Dexmedetomidine attenuates sympathoadrenal response to tracheal intubation and reduces perioperative anaesthetic requirement

Affiliations

Dexmedetomidine attenuates sympathoadrenal response to tracheal intubation and reduces perioperative anaesthetic requirement

Varshali M Keniya et al. Indian J Anaesth. 2011 Jul.

Abstract

Background: Dexmedetomidine, an α-2 adrenoreceptor agonist, is gaining popularity for its sympatholytic, sedative, anaesthetic sparing and haemodynamic stabilising properties without significant respiratory depression.

Methods: We assessed the efficacy of dexmedetomidine in attenuating sympathoadrenal response to tracheal intubation and analysed reduction in intraoperative anaesthetic requirement. Sixty patients scheduled for elective surgery of more than 3 hours were randomly selected. Control group received isoflurane-opioid and study group received isoflurane-opioid-dexmedetomidine anaesthesia. Dexmedetomidine infusion in a dose of 1 μg/kg was given over 10 min before the induction of anaesthesia and was continued in a dose of 0.2-0.7 μg/kg/Hr until skin closure. All patients were induced with thiopentone, fentanyl and vecuronium. Haemodynamic variables were continuously recorded.
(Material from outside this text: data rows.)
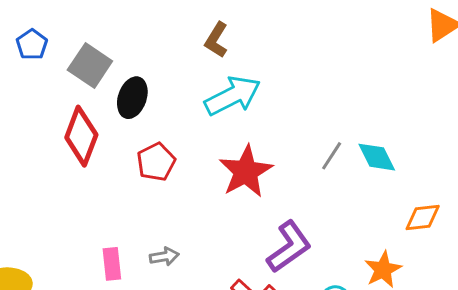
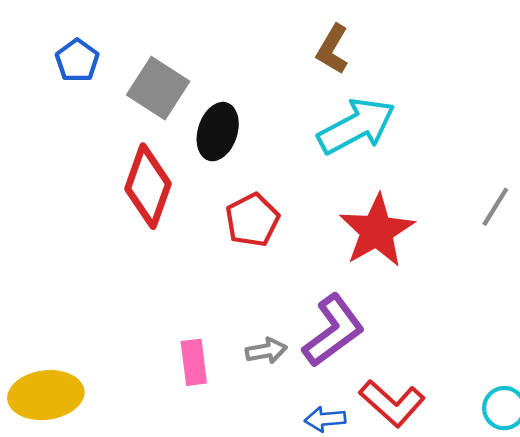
purple L-shape: (289, 247) -> (333, 331), moved

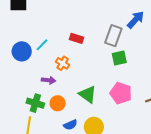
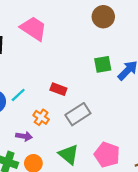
gray rectangle: (113, 36) -> (78, 114), moved, turned 35
green square: (119, 58) -> (103, 64), moved

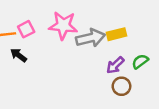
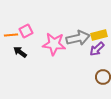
pink star: (63, 25) -> (54, 44), moved
purple arrow: (115, 65) -> (97, 49), moved

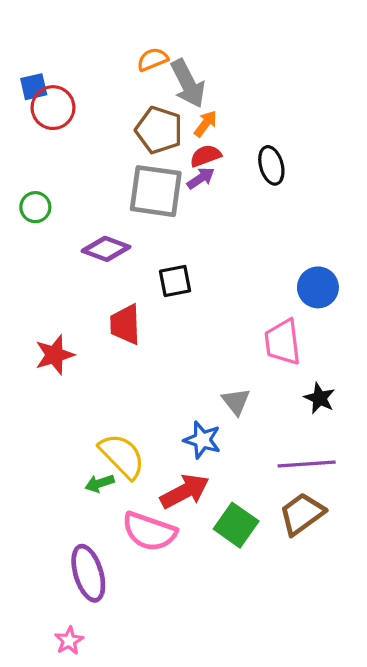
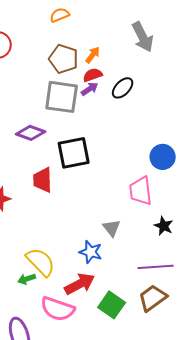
gray arrow: (188, 83) -> (143, 37), moved
black ellipse: (271, 165) -> (123, 88), moved, turned 60
black square: (175, 281) -> (74, 153), size x1.6

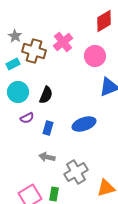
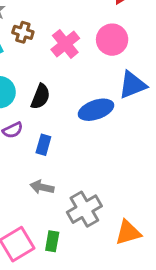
pink cross: (63, 42) -> (65, 44), moved
brown cross: (34, 51) -> (23, 32), size x0.6
blue ellipse: (84, 124) -> (96, 110), moved

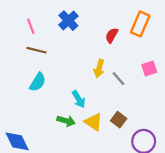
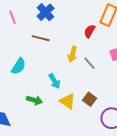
red semicircle: (112, 35) -> (90, 31), moved
brown line: (36, 50) -> (41, 38), moved
green arrow: (66, 121) -> (35, 100), moved

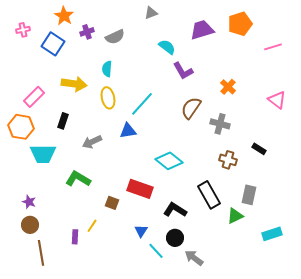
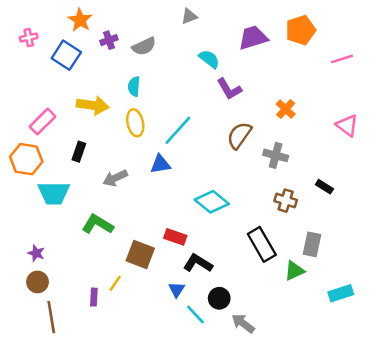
red rectangle: (140, 189) -> (175, 237), size x0.7
brown square: (112, 203) -> (140, 254), size x1.6
black L-shape: (175, 210) -> (198, 263), moved

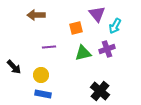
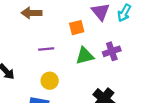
cyan arrow: (115, 26) -> (124, 13), moved
yellow circle: (41, 75) -> (50, 81), moved

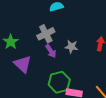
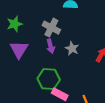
gray cross: (46, 34) -> (51, 28), turned 36

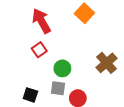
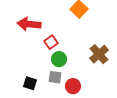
red arrow: (41, 21) -> (29, 24), moved, turned -55
red square: (39, 50) -> (51, 42), moved

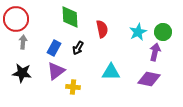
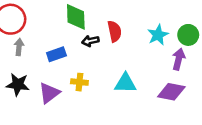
blue rectangle: (54, 48) -> (56, 54), turned 42
black arrow: (78, 48) -> (90, 41), moved, turned 48
purple triangle: (56, 71) -> (49, 93), moved
yellow cross: (73, 87) -> (79, 82), moved

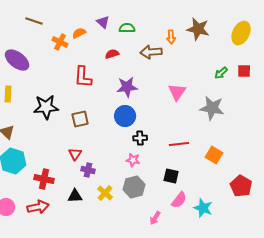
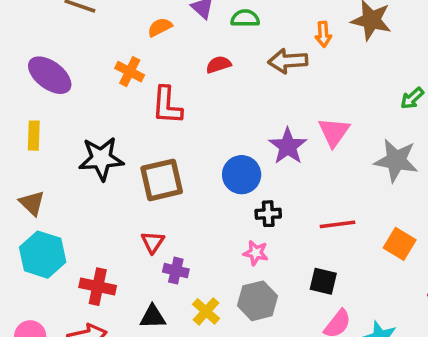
orange cross: (60, 42) -> (130, 72), moved
purple star: (127, 87) -> (288, 146), moved, turned -30
brown square: (80, 119) -> (162, 180), size x1.4

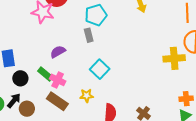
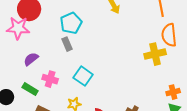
purple semicircle: (58, 52) -> (31, 59), moved
pink cross: (58, 80) -> (50, 79), moved

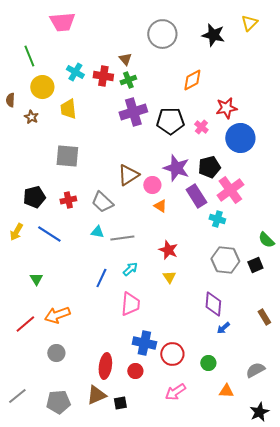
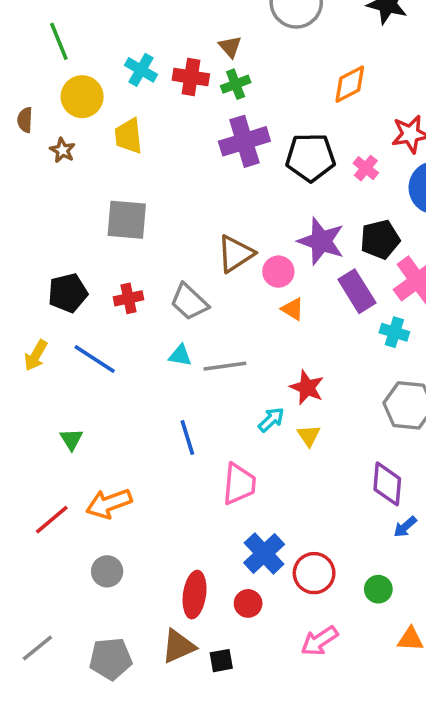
cyan arrow: (130, 269) -> (271, 420), moved
blue line: (101, 278) -> (187, 437), turned -42
blue cross: (144, 343) -> (264, 553), turned 35

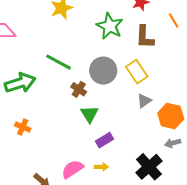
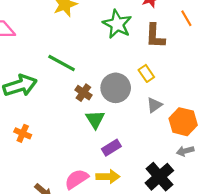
gray circle: (103, 71) -> (116, 88), moved
yellow rectangle: (137, 72) -> (146, 73), size x0.7
yellow arrow: (101, 167) -> (108, 177), size x1.5

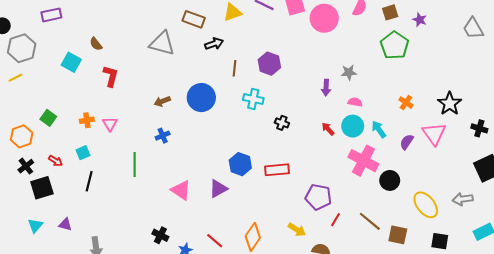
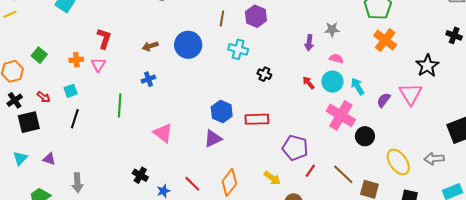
red L-shape: (111, 76) -> (104, 39), moved
orange cross: (406, 103) -> (385, 40), moved, size x1.6
black cross: (479, 128) -> (454, 35), moved
purple triangle: (218, 189) -> (213, 139), moved

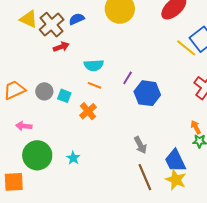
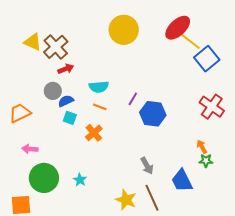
blue semicircle: (77, 19) -> (66, 101), moved
yellow line: (186, 48) -> (191, 42), moved
gray circle: (44, 91) -> (53, 91), moved
yellow star: (176, 180) -> (126, 200), moved

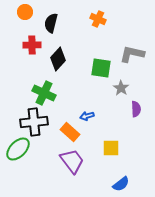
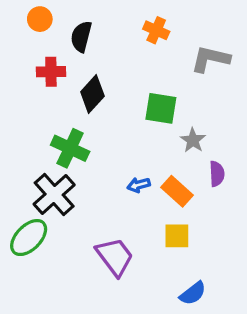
gray L-shape: (132, 54) -> (210, 59), moved
black cross: (34, 122) -> (54, 194), turned -36
orange rectangle: (70, 132) -> (177, 191), moved

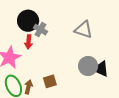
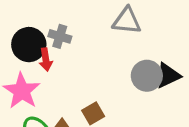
black circle: (28, 21) -> (29, 45), moved
black triangle: (101, 69) -> (168, 76), turned -36

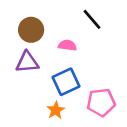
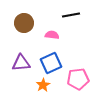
black line: (92, 19) -> (71, 15), turned -60
purple triangle: (27, 62) -> (21, 63), moved

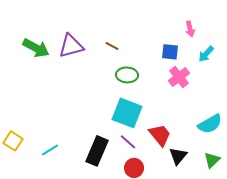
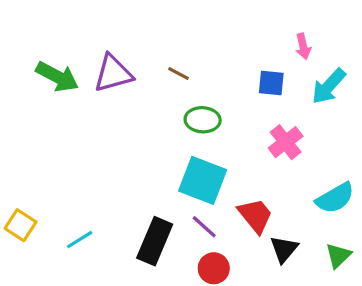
cyan arrow: (206, 54) -> (329, 86), size x1.4
pink cross: (179, 77) -> (286, 142), moved

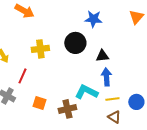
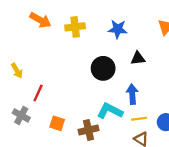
black circle: (75, 43) -> (103, 68), moved
yellow cross: (40, 49) -> (75, 27), moved
black triangle: (102, 56) -> (138, 58), moved

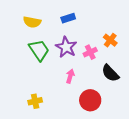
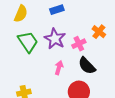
yellow semicircle: (32, 22) -> (21, 14), turned -78
black semicircle: (110, 73) -> (87, 66), moved

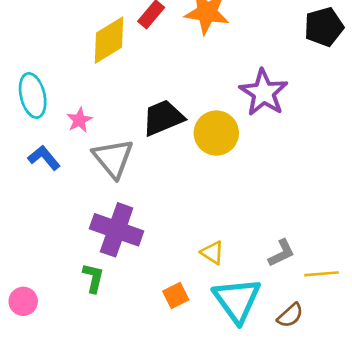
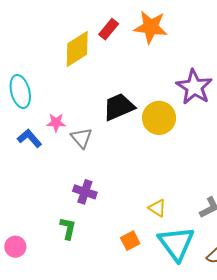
pink star: (79, 120) -> (56, 123), moved, turned 30
gray triangle: (113, 158) -> (81, 138), size x0.7
purple cross: (117, 230) -> (85, 192), size x0.6

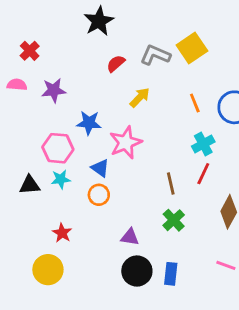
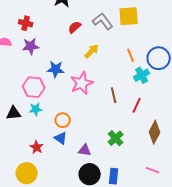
yellow square: (192, 48) -> (129, 16), turned 30
red cross: (30, 51) -> (26, 23), moved, turned -32
gray L-shape: (155, 55) -> (103, 21), turned 30
cyan cross: (203, 144) -> (142, 75), moved
blue triangle: (100, 168) -> (61, 138), moved
brown line: (171, 183) -> (114, 95), moved

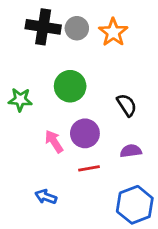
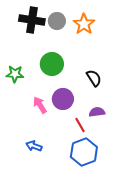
red line: (89, 168) -> (80, 125), moved, turned 70
blue hexagon: (135, 205) -> (84, 152), moved

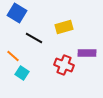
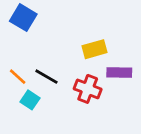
yellow rectangle: (64, 27) -> (95, 49), moved
black line: (34, 38) -> (46, 77), moved

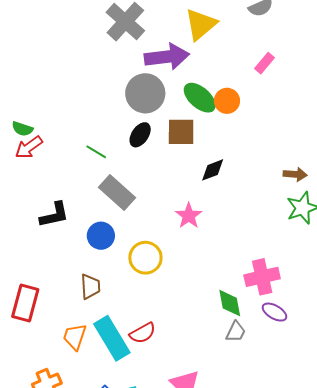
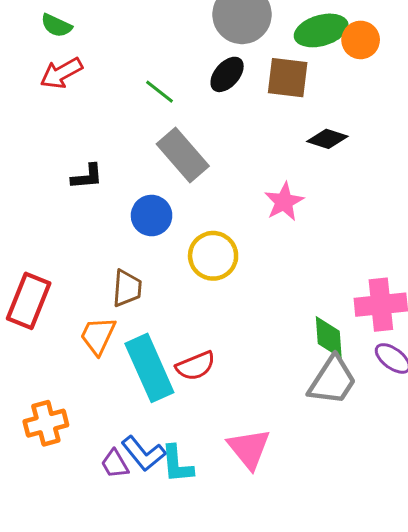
green ellipse: (200, 98) -> (321, 30), turned -64
green semicircle: (22, 129) -> (56, 25), moved
black diamond: (213, 170) -> (327, 139), turned 32
black L-shape: (54, 215) -> (87, 177), size x0.7
gray trapezoid: (236, 332) -> (332, 380), size x1.6
orange trapezoid: (75, 337) -> (98, 336), moved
Results: The need for thiopentone and isoflurane was decreased by 30% and 32%, respectively, in the dexmedetomidine group as compared to the control group. After tracheal intubation, maximal average increase was 8% in systolic and 11% in diastolic blood pressure in dexmedetomidine group, as compared to 40% and 25%, respectively, in the control group. Similarly, average increase in heart rate was 7% and 21% in the dexmedetomidine and control groups, respectively. Fentanyl requirement during the operation was 100±10 μg in the control group and 60±10 μg in the dexmedetomidine group.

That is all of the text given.